Figure~\ref{fig:memorization} (top right) shows a histogram of distances to the nearest neighbor when comparing two subsets of real images (from a \textbf{Lung} experiment), as well as their 5$^\mathrm{th}$ percentile that will be used as a threshold to filter synthetic images. The histogram of distances between real and synthetic images in Figure~\ref{fig:memorization} (bottom right) has a similar shape but shifted to the right. As a result, all synthetic images have a distance above the threshold, meaning that while synthetic images are generally similar to real images, they are not too similar. 

\begin{figure}
    \centering
    \includegraphics[width=\linewidth]{_figures/4_experiments/fig_memorization5.png}
    \caption{\textbf{Left:} real images that are the closest to any synthetic image and the two closest synthetic images (including the distance to the real image). \textbf{Right:} a distribution of distances to the nearest neighbor for \textit{(top)} two subsets of real images or \textit{(bottom)} synthetic and real images, and the 5$^{\mathrm{th}}$ percentile of the real-to-real distances.}
    \label{fig:memorization}
    \vspace{-10pt}
\end{figure}

We visualize adversarially chosen real and synthetic images in Figure~\ref{fig:memorization} (left). We select two synthetic images (column 2) with the smallest nearest neighbor distances to some real images (column 1), and the synthetic images that have the second-smallest distances to these real images (column 3). The images are broadly similar but clearly distinct and do not demonstrate memorization (it should be noted that our memorization analysis relies on OpenCLIP embeddings, see Appendix \ref{app:memo} for further discussion of memorization). 
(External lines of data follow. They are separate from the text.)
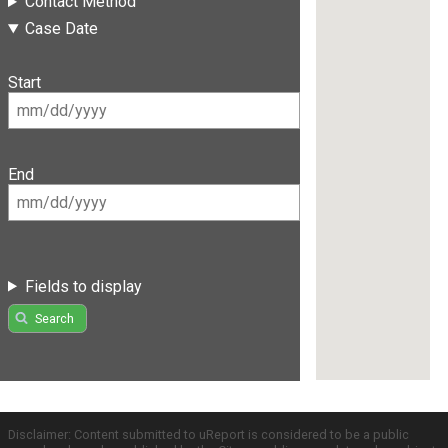
Contact Method
Case Date
Start
End
Fields to display
Search
Disclaimer: Content submitted to uReport is considered to be a public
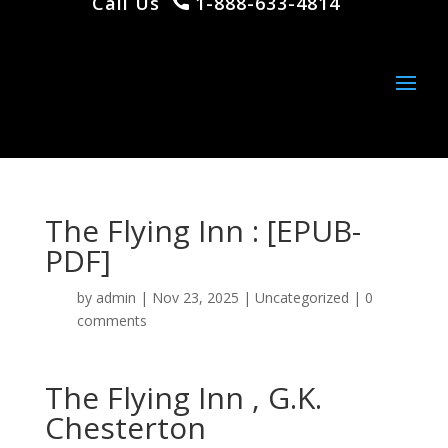
Call Us
1-888-633-4814
The Flying Inn : [EPUB-
PDF]
by
admin
|
Nov 23, 2025
|
Uncategorized
|
0
comments
The Flying Inn , G.K.
Chesterton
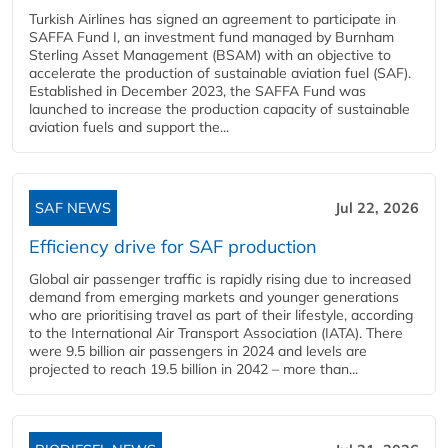
Turkish Airlines has signed an agreement to participate in
SAFFA Fund I, an investment fund managed by Burnham
Sterling Asset Management (BSAM) with an objective to
accelerate the production of sustainable aviation fuel (SAF).
Established in December 2023, the SAFFA Fund was
launched to increase the production capacity of sustainable
aviation fuels and support the...
SAF NEWS
Jul 22, 2026
Efficiency drive for SAF production
Global air passenger traffic is rapidly rising due to increased
demand from emerging markets and younger generations
who are prioritising travel as part of their lifestyle, according
to the International Air Transport Association (IATA). There
were 9.5 billion air passengers in 2024 and levels are
projected to reach 19.5 billion in 2042 – more than...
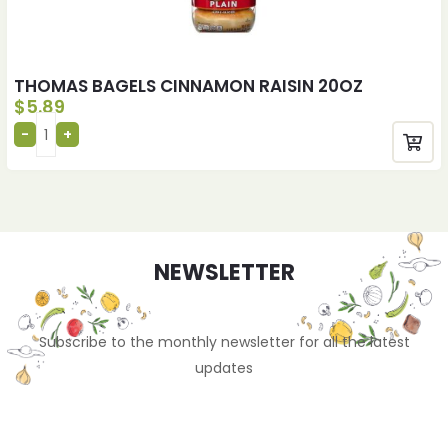
THOMAS BAGELS CINNAMON RAISIN 20OZ
$
5.89
NEWSLETTER
Subscribe to the monthly newsletter for all the latest
updates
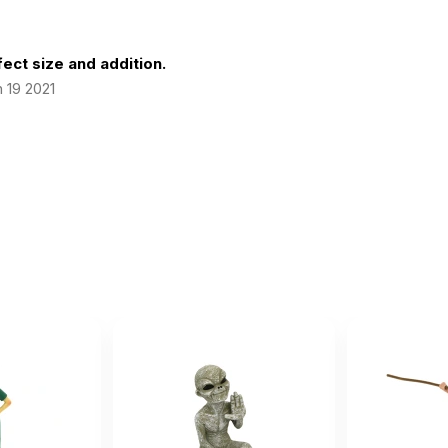
ect size and addition.
 19 2021
 size for a mobile sand tray.
February 18 2020
d tray.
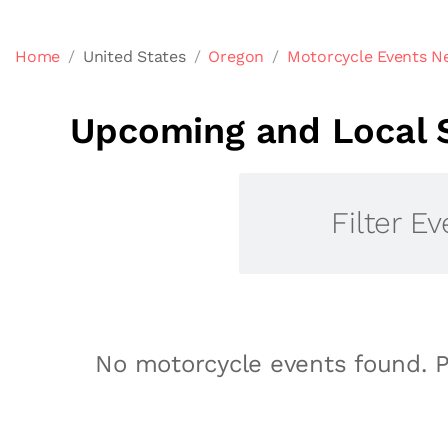
Home
United States
Oregon
Motorcycle Events N
Upcoming and Local S
Filter Ev
No motorcycle events found. P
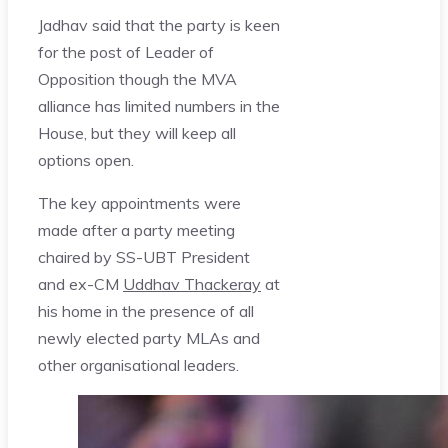
Jadhav said that the party is keen
for the post of Leader of
Opposition though the MVA
alliance has limited numbers in the
House, but they will keep all
options open.
The key appointments were
made after a party meeting
chaired by SS-UBT President
and ex-CM
Uddhav Thackeray
at
his home in the presence of all
newly elected party MLAs and
other organisational leaders.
For \textbf{Lung} and \textbf{Polyp}, only 6 synthetic images (out of $3\times10^5$) are discarded as too similar to real images. For \textbf{Cervix}, 1,180 images (out of $2.6\times10^5$) are discarded, some of which look very similar to their real nearest neighbours but none are exact duplicates, which is consistent with the nature of 3D data where nearby slices are similar. See Appendix~\ref{app:viz_cmp_syn_real} for visual comparisons between real and synthetic images. Only $0.2\%$ of synthetic images being  discarded shows that our GANs typically do not memorize images but the proposed filtering scheme could nonetheless help to avoid sharing potentially memorized data.